Our Normal Monthly Spending

These are categories that stay more or less steady, and below are the most recent numbers I have in each of these categories. The mortgage shows the mortgage for Sedona House. In reality, vacation renters paid most of that mortgage payment for March and April, and utilities there have been lower that those listed below, which were taken from our previous “primary home” property:

  • Mortgage, taxes, and insurance: $2,600
  • City utilities (trash, water): $71
  • Gas utilities: $64
  • Electric: $81
  • Childcare: $753
  • Car insurance (2 cars): $97
  • Cell service (2 phones): $55
  • Netflix: $12
  • Health insurance: $611
  • Life insurance: $37
  • Disability insurance: $290

That total is $4,671, so these expenses totaled us about $9,342 over the course of the 2 months in question.

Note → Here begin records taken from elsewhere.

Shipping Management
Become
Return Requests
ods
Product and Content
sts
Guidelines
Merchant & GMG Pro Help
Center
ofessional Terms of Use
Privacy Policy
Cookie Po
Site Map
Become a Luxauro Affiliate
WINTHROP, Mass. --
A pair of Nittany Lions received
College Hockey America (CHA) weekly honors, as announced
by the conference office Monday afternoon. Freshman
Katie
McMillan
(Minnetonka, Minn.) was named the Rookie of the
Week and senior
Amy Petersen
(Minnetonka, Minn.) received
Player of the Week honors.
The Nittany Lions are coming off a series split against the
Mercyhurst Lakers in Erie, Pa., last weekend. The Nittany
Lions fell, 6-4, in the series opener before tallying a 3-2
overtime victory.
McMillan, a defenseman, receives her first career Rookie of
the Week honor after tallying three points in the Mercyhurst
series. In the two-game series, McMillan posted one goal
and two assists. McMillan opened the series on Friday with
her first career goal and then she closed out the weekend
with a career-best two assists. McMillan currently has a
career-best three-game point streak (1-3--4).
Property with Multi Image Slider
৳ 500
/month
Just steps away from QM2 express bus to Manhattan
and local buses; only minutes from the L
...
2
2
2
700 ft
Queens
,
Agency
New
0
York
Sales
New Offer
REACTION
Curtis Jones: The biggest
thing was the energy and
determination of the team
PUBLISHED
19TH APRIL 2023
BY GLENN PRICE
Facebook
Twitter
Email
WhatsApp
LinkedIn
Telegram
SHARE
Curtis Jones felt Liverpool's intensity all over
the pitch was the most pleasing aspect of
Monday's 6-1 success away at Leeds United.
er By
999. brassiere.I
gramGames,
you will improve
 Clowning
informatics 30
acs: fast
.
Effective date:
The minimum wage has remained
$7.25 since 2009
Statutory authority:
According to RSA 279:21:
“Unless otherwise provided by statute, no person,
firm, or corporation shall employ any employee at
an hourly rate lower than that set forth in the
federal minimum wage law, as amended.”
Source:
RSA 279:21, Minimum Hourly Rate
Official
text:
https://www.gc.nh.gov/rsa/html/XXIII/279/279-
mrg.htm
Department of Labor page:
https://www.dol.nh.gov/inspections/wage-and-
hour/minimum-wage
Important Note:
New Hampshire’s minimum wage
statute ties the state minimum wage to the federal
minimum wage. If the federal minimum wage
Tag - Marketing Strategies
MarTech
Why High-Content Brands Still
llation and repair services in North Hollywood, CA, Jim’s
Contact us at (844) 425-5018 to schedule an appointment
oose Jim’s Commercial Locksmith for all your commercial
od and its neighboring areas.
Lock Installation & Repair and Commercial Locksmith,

Our “Lock Down” Spending March 15th – May 15th

  • Moving truck rental: $170
  • Gas (2 cars and moving truck included): $285
  • Dining “Out”: $596
  • Groceries/Pharmacy: $2,159
  • Other shopping (clothes, etc.): $307
  • Home Improvement: $265
  • New internet service at Sedona House: $140
  • Other (including Mother’s Day gifts): $644

That total is $4,566 for that 2-month period, or $2,283 per month – half of which was over-spending on groceries. (Our normal, uninhibited grocery/pharmacy spending in 2019 was between $500 and $700 per month.)

So our average monthly spending during our lockdown was $6,954. This was very similar to our average monthly spending for 2018 and 2019. This total includes our moving expenses, and does not account for reduced mortgage payments thanks for vacation renters and reduced childcare expenses due to the closures.

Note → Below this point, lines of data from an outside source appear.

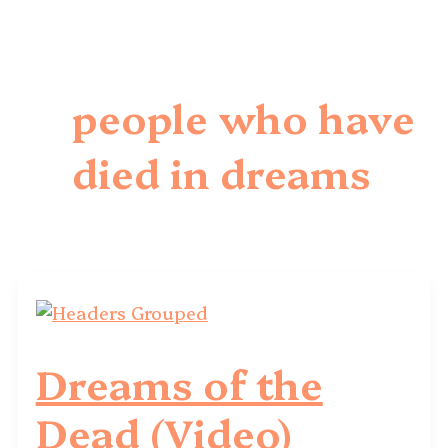
people who have
died in dreams
Dreams of the
Dead (Video)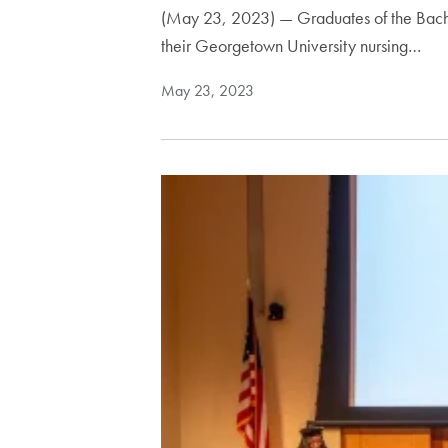
(May 23, 2023) — Graduates of the Bache
their Georgetown University nursing…
May 23, 2023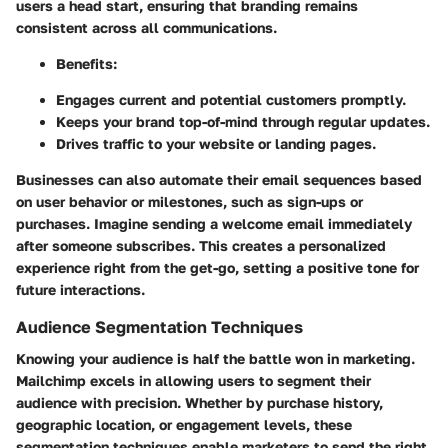
users a head start, ensuring that branding remains
consistent across all communications.
Benefits:
Engages current and potential customers promptly.
Keeps your brand top-of-mind through regular updates.
Drives traffic to your website or landing pages.
Businesses can also automate their email sequences based
on user behavior or milestones, such as sign-ups or
purchases. Imagine sending a welcome email immediately
after someone subscribes. This creates a personalized
experience right from the get-go, setting a positive tone for
future interactions.
Audience Segmentation Techniques
Knowing your audience is half the battle won in marketing.
Mailchimp excels in allowing users to segment their
audience with precision. Whether by purchase history,
geographic location, or engagement levels, these
segmentation techniques enable marketers to send the right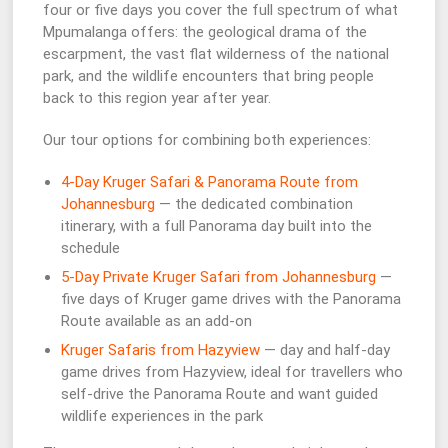
four or five days you cover the full spectrum of what
Mpumalanga offers: the geological drama of the
escarpment, the vast flat wilderness of the national
park, and the wildlife encounters that bring people
back to this region year after year.
Our tour options for combining both experiences:
4-Day Kruger Safari & Panorama Route from
Johannesburg
— the dedicated combination
itinerary, with a full Panorama day built into the
schedule
5-Day Private Kruger Safari from Johannesburg
—
five days of Kruger game drives with the Panorama
Route available as an add-on
Kruger Safaris from Hazyview
— day and half-day
game drives from Hazyview, ideal for travellers who
self-drive the Panorama Route and want guided
wildlife experiences in the park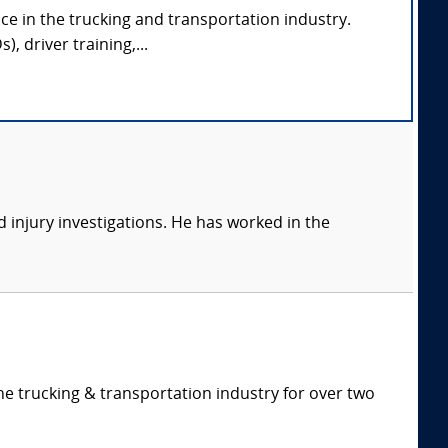
ce in the trucking and transportation industry.
, driver training,...
 injury investigations. He has worked in the
e trucking & transportation industry for over two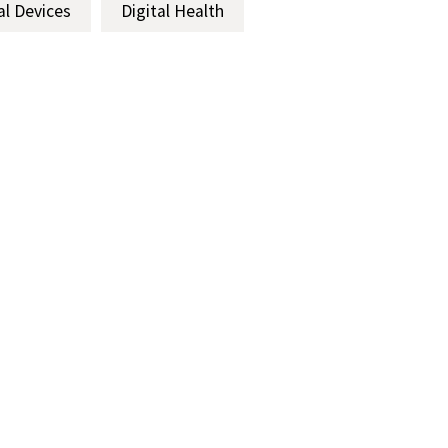
al Devices
Digital Health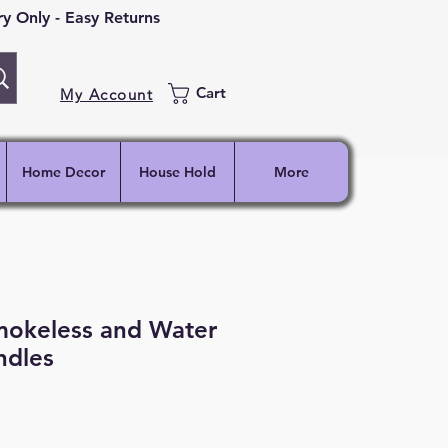
 Only - Easy Returns
Cart
My Account
Home Decor
House Hold
More
mokeless and Water
ndles
ce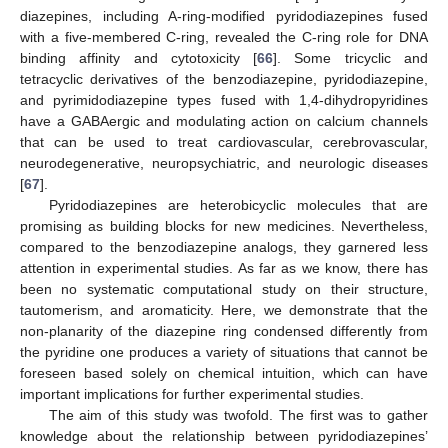
diazepines, including A-ring-modified pyridodiazepines fused
with a five-membered C-ring, revealed the C-ring role for DNA
binding affinity and cytotoxicity [
66
]. Some tricyclic and
tetracyclic derivatives of the benzodiazepine, pyridodiazepine,
and pyrimidodiazepine types fused with 1,4-dihydropyridines
have a GABAergic and modulating action on calcium channels
that can be used to treat cardiovascular, cerebrovascular,
neurodegenerative, neuropsychiatric, and neurologic diseases
[
67
].
Pyridodiazepines are heterobicyclic molecules that are
promising as building blocks for new medicines. Nevertheless,
compared to the benzodiazepine analogs, they garnered less
attention in experimental studies. As far as we know, there has
been no systematic computational study on their structure,
tautomerism, and aromaticity. Here, we demonstrate that the
non-planarity of the diazepine ring condensed differently from
the pyridine one produces a variety of situations that cannot be
foreseen based solely on chemical intuition, which can have
important implications for further experimental studies.
The aim of this study was twofold. The first was to gather
knowledge about the relationship between pyridodiazepines’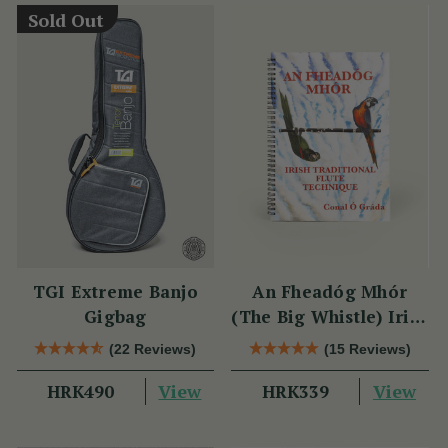
Sold Out
TGI Extreme Banjo
An Fheadóg Mhór
Gigbag
(The Big Whistle) Irish
Traditional Flute
(22 Reviews)
(15 Reviews)
Technique
View
View
HRK490
HRK339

The State of the Emergency Funds

Despite all the unexpected losses and expenses above, we actually didn’t touch our emergency fund. It was nice to know it was there, but with all of us healthy (albeit jobless, school-less, and going stir-crazy at home) we didn’t need it.

The proceeds from the sale of our primary home are ear-marked to pay off our out-of-state rental property. We are now holding those in reserve (so you could say we’ve actually added to the emergency fund during this time) until we’re sure the mass panic of this crisis has blown over, because it’s never been more true that “cash is king.”

But for now, you’ll find us on the rocky coastline of the Pacific Northwest, learning how to paddle board.

Flowers in front of a calm ocean on a rainy day.
A rainy day on the Saratoga Passage, where we’ve ended up spending a lot of our summer.